→ Excerpted records:
---

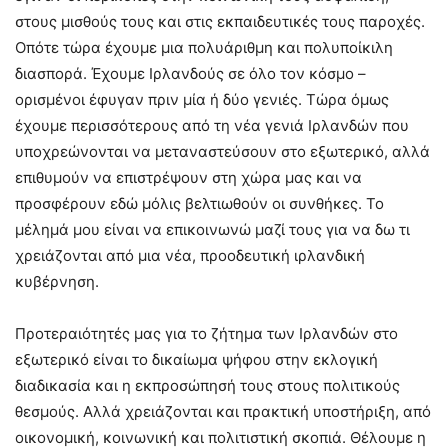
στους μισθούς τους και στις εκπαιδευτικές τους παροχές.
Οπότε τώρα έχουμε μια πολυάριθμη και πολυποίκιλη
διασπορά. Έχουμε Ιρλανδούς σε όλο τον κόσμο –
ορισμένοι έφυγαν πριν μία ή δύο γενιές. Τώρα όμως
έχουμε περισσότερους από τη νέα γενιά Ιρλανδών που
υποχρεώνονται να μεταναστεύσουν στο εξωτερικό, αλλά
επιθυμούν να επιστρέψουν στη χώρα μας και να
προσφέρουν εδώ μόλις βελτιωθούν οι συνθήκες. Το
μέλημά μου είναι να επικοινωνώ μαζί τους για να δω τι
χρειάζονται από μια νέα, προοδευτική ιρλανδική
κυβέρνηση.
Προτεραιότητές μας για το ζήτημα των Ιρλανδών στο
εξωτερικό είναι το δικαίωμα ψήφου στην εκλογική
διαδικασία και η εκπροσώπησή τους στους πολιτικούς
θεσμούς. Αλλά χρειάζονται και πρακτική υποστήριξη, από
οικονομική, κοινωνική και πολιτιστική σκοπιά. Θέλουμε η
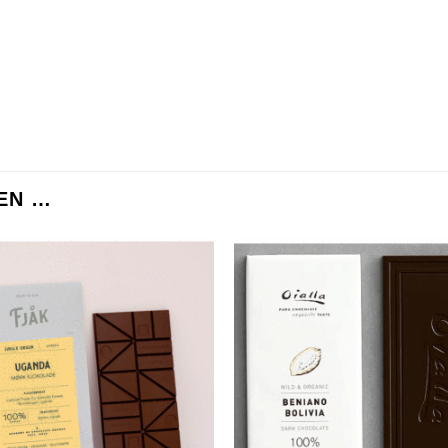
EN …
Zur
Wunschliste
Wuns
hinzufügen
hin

---

Excluding every picture, set down the listing exactly.

στους μισθούς τους και στις εκπαιδευτικές τους παροχές.
Οπότε τώρα έχουμε μια πολυάριθμη και πολυποίκιλη
διασπορά. Έχουμε Ιρλανδούς σε όλο τον κόσμο –
ορισμένοι έφυγαν πριν μία ή δύο γενιές. Τώρα όμως
έχουμε περισσότερους από τη νέα γενιά Ιρλανδών που
υποχρεώνονται να μεταναστεύσουν στο εξωτερικό, αλλά
επιθυμούν να επιστρέψουν στη χώρα μας και να
προσφέρουν εδώ μόλις βελτιωθούν οι συνθήκες. Το
μέλημά μου είναι να επικοινωνώ μαζί τους για να δω τι
χρειάζονται από μια νέα, προοδευτική ιρλανδική
κυβέρνηση.
Προτεραιότητές μας για το ζήτημα των Ιρλανδών στο
εξωτερικό είναι το δικαίωμα ψήφου στην εκλογική
διαδικασία και η εκπροσώπησή τους στους πολιτικούς
θεσμούς. Αλλά χρειάζονται και πρακτική υποστήριξη, από
οικονομική, κοινωνική και πολιτιστική σκοπιά. Θέλουμε η
EN …
Zur
Wunschliste
Wuns
hinzufügen
hin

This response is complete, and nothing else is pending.